━━ Records to process

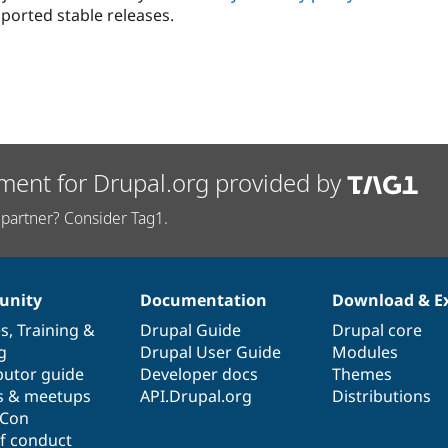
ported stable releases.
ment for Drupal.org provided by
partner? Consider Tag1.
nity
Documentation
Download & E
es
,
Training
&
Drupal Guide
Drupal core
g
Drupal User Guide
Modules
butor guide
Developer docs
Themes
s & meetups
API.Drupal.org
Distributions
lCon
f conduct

━━━━

_Required action_
Transcribe exactly, and only, the lines that extend from the one containing "Drupal Guide" to the end of the records above, inclusive of both.

_Solved problem_
Drupal Guide
Drupal core
g
Drupal User Guide
Modules
butor guide
Developer docs
Themes
s & meetups
API.Drupal.org
Distributions
lCon
f conduct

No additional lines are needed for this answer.